News / Africa

    South Sudan Objects After Named World's Most Fragile State

    Philip Aleu

    A South Sudanese official objected Monday after a U.S. NGO ranked the young nation as the world's most fragile state, saying the government has had some success as it works to end the conflict that got it onto the list in the first place.

    "We are managing the crisis... we are coming out from a hole and our people are helped with services they need... And when you are somebody managing your crisis, you cannot be put in a category [with] those countries that have tried to and could not succeed," foreign affairs ministry spokesman Mawien Makol Arik said.

    "We are succeeding,” in spite of having to overcome huge challenges, he added.

    The authors of the list, compiled by the Fund for Peace, should have taken into consideration that fighting in South Sudan has brought development projects to a halt, Arik said.

    “We unfortunately went into crisis that turned our country from a development path to a humanitarian management country," Arik said.

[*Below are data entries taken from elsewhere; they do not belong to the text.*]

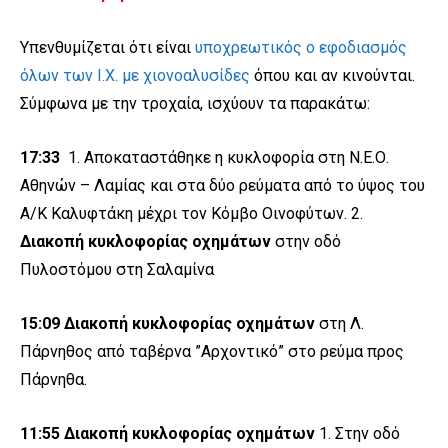
Υπενθυμίζεται ότι είναι
υποχρεωτικός ο εφοδιασμός
όλων των Ι.Χ. με χιονοαλυσίδες
όπου και αν κινούνται.
Σύμφωνα με την τροχαία, ισχύουν τα παρακάτω:
17:33
1. Αποκαταστάθηκε η κυκλοφορία στη Ν.Ε.Ο.
Αθηνών – Λαμίας και στα δύο ρεύματα από το ύψος του
Α/Κ Καλυφτάκη μέχρι τον Κόμβο Οινοφύτων. 2.
Διακοπή κυκλοφορίας οχημάτων
στην οδό
Πυλοστόμου στη Σαλαμίνα
15:09
Διακοπή κυκλοφορίας οχημάτων
στη Λ.
Πάρνηθος από ταβέρνα ”Αρχοντικό” στο ρεύμα προς
Πάρνηθα.
11:55 Διακοπή κυκλοφορίας οχημάτων
1. Στην οδό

    He said the international community has a role to play to help South Sudan get off the annual Fund for Peace list of fragile states.

    "We can be a failed state if help does not come to us on time... We can be a failed state if the international community stands idly by to see South Sudan to go that path," he said.

    South Sudan made its debut on the Fund for Peace's Fragile States Index in 2012, when it ranked fourth.

    "The country’s independence (in 2011), while initially giving cause for celebration, is now giving only cause for concern as its politics and leadership grows increasingly fractious, and mass killings – especially targeting specific ethnic groups – gain momentum," the Fund for Peace said.

    Trying to fix the state

    Arik said the government is working hard to keep South Sudan from becoming a failed state. President Salva Kiir’s government is doing all it can to ensure a deal is reached very soon to end the fighting that began in December, he said.

    The fact that IGAD, the regional bloc mediating peace talks in Addis Ababa, adjourned the negotiations last week after the opposition failed to show up, has not helped, but Arik insisted that, in contrast to other countries on the list, progress is being made in South Sudan.

    “After a month, we came and said, 'Now let us find a solution.' It has never happened in Somalia, it has never happened in places like Central African Republic, even in DRC. 

    "It took them years before they thought about a solution. That is why we cannot be compared with these other countries.  It is only five months since the crisis occurred and we are pursuing peace,” he said.

    No official death toll has been released for the conflict in South Sudan, but the U.N has estimated that at least 10,000 people have been killed. Some U.N. officials say they fear the number is much higher than that.

    Recent U.N. reports also show that 1.5 million people have been displaced, and the international community has warned that disease is crippling the country, already weakened by conflict, and famine is looming.